Newcastle University appointed Ortus Economic Research, working with New Skills Consulting and Cloud Chamber, to undertake an early-stage social, economic and policy impact assessment of the proposed Campus for Ageing and Vitality (CAV). CAV is an ambitious, large-scale, multi-faceted capital development centred on the redevelopment of a major brownfield site in Newcastle, integrating university research facilities, an Integrated Health Hub, specialist care and later living accommodation, residential development, commercial space, community facilities and sustainable connectivity. Its overarching purpose is to support longer, healthier lives while strengthening Newcastle’s position in ageing research, health innovation and inclusive economic growth.

The study began with a detailed review of the CAV vision, masterplan, emerging development proposals, partner documentation and relevant national, regional and local policy frameworks. Consultation was undertaken with Newcastle University, NHS partners, Newcastle City Council and advisers involved in developing the CAV masterplan. This informed the development of an evaluation framework and logic model, mapping the project’s investment and activities to anticipated impacts across health, wealth, wellbeing, research and innovation, workforce development, regeneration, community engagement and net zero carbon.

The assessment required the implementation of complex, bespoke impact modelling appropriate to a major mixed-use capital investment. Construction phase impacts were modelled over a five-year development period, based on an assumed £250 million construction investment.
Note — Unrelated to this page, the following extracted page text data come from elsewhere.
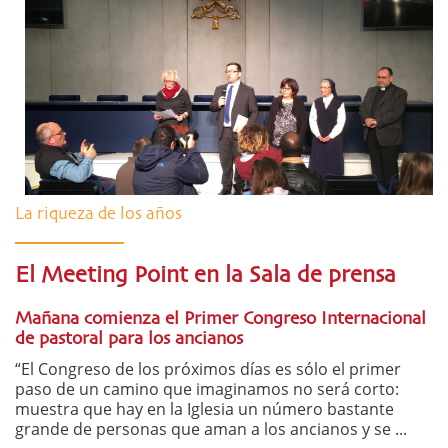
La riqueza de los años
El Meeting Point en la Sala de prensa
Mañana comienza el Primer Congreso Internacional
de pastoral para los ancianos
“El Congreso de los próximos días es sólo el primer
paso de un camino que imaginamos no será corto:
muestra que hay en la Iglesia un número bastante
grande de personas que aman a los ancianos y se ...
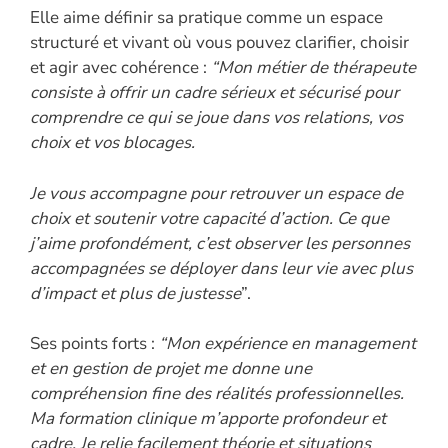
Elle aime définir sa pratique comme un espace
structuré et vivant où vous pouvez clarifier, choisir
et agir avec cohérence :
“Mon métier de thérapeute
consiste à offrir un cadre sérieux et sécurisé pour
comprendre ce qui se joue dans vos relations, vos
choix et vos blocages.
Je vous accompagne pour retrouver un espace de
choix et soutenir votre capacité d’action. Ce que
j’aime profondément, c’est observer les personnes
accompagnées se déployer dans leur vie avec plus
d’impact et plus de justesse
”.
Ses points forts :
“Mon expérience en management
et en gestion de projet me donne une
compréhension fine des réalités professionnelles.
Ma formation clinique m’apporte profondeur et
cadre. Je relie facilement théorie et situations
Operational impacts were assessed over a 25-year period using alternative development scenarios, floorspace estimates, employment densities, sector-specific multipliers, GVA per worker data, wage assumptions, discounting and adjustments for displacement and substitution. This estimated the potential contribution of the development in terms of construction job years, operational jobs, additional GVA and staff incomes.

A separate research impact model was developed to assess the health and economic benefits arising from future ageing and healthcare research activity on the campus. This incorporated assumptions relating to research investment, leverage, attribution, time lags, health benefits, private R&D investment and benefit-cost ratios, alongside a worked assessment of potential dementia care cost savings.

The final report provided Newcastle University with an evidence base to inform project development, stakeholder engagement, funding applications and investment discussions. It demonstrated that Ortus can design and implement rigorous, Green Book-aligned impact assessment approaches for complex capital investments combining physical regeneration, health provision, research infrastructure, housing, innovation and long-term economic development outcomes.